The Wolf looked around the clearing for a moment, almost not believing his good fortune. Bearing his sharp teeth, he promptly entered the deserted house. He got as far as the kitchen when suddenly he toppled over to the floor with a pained yelp. Reaching up to feel his neck, he discovered that he had been lassoed with a rope. Holding the other end of that long rope was the Prince standing behind him in the doorway of the house.
“At last!” the Prince said as he remained where he was while the Wolf arose unsteadily to his feet.
“Let me go!” the Wolf protested.
“Oh no, not after what you did…” the Prince suddenly lowered his voice. “To the other Pigs.”
“What other Pigs?” the Wolf shrugged.
“Don’t give me that!”
“There are lots of other Wolves around this forest you know! I only came in here to check the owner was okay.”
“Don’t bother lying! We were at the scenes of both the straw and wooden houses. We watched you burn them down and abduct the Pigs!”
“You were there? Well why didn’t you stop me then?” the Wolf snarled.
“Err…well we were laying in wait for the opportune moment…”
“That was a bit bloody stupid wasn’t it? You may as well have given me the keys to the house!”
“Alright, don’t get cocky!” the Prince pulled on the rope to tighten it around the Wolf’s neck.
“Oh yes…nice, like it.”
“What?”
“A bit tighter…”
The Prince scrutinized the Wolf who seemed to be pleased by the excess pressure on this throat.
“What do you mean? What’s wrong with you?”
“You probably think I don’t like being tied round the neck like this?” the Wolf winked at the Prince who promptly tied his end of the rope around the post at the porch before closing the kitchen door so that the rope was stuck fast and the Wolf secured by his noose inside the room. “Oh yes baby!”
The Prince winced before going outside where Percy, the Little Pig and the Frog arrived in the clearing.
“Did you get him?” asked Percy.
“Yes, we should be able to take him to a local Sheriff.”
“Excellent!” the Pig cried. “My brothers and I are safe!”
“Yes well,” the Prince stammered. “This Wolf is rather strange I must say.”
“Oh here we go,” Percy sighed. “What weird or depraved character trait or proclivity has he got?”
“He seems to,” the Prince coughed. “Enjoy being tied up or, to be more specific, being choked.”
“Well let’s choke him to death then!” the Pig declared.
“No, we can’t do that,” the Prince was adamant.
Half an hour later they were pulling the Wolf through the forest. The rope was still around his neck and, with some ease, they had managed to tie his hands together.
“Kinky!” he cried as it happened.
On top of this, the Little Pig had wanted to come along.
“I want to see him jailed! And once I have travelled all that way, I might go and visit my brothers.”
“But it’ll be a long walk,” explained the Prince. “And, if for any reason we lost him, you’d be at risk”
“Oh I suppose.”
The Little Pig reluctantly remained in his house as the others headed out at dawn.
“Could you pull a little harder on the rope?” the Wolf asked as they towed him alongside Percy.
“You see sire,” Percy said as they were reaching the edge of the forest. “I would think he is up to something but it appears like he would merrily welcome being nearly throttled.”
“Or maybe make the knot thicker and tighter?” the Wolf asked hopefully.
“Are you going to be like this all the way to the Sheriff?” complained Percy.

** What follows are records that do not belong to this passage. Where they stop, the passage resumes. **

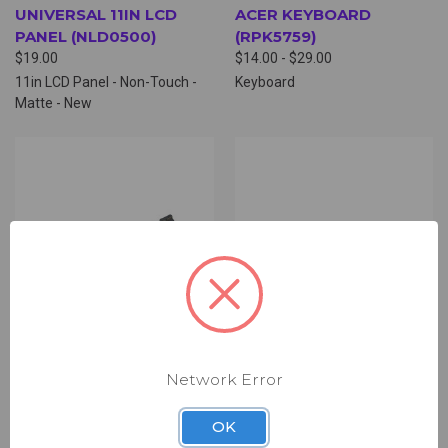
UNIVERSAL 11IN LCD
ACER KEYBOARD
PANEL (NLD0500)
(RPK5759)
$19.00
$14.00 - $29.00
11in LCD Panel - Non-Touch -
Keyboard
Matte - New
Network Error
OK
ACER HINGE SET
ACER CAMERA BOARD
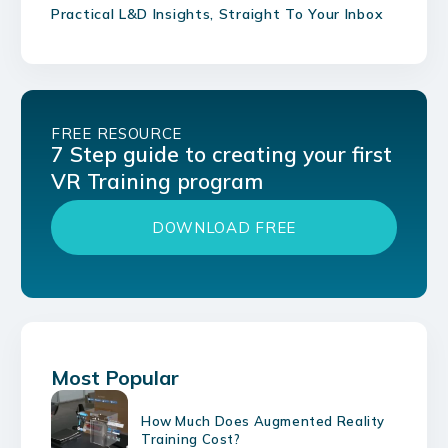
Practical L&D Insights, Straight To Your Inbox
FREE RESOURCE
7 Step guide to creating your first
VR Training program
DOWNLOAD FREE
Most Popular
How Much Does Augmented Reality
Training Cost?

“Maybe the Sheriff will tie me down? I am really glad you caught me!”
“Glad?” remarked the Prince.
“Yes, I’ve been naughty and I must be punished!”
“Right that’s it!” the Prince brought Percy to a stop. “You are giving me the creeps.”

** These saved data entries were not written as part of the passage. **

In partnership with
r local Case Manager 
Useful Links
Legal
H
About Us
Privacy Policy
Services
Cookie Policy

The Prince dismounted Percy to go and loosen the rope around the Wolf’s neck.
“What are doing that for?” he protested. “If I am your prisoner then at least treat me like one!”
“No, it’s really odd!”
“Sod this!” the Wolf slipped his head from the noose and scarpered into the undergrowth.
“Were we just the victims of a massive bluff?” wondered Percy.
“You were,” spoke up the Frog. “You must be howling mad.”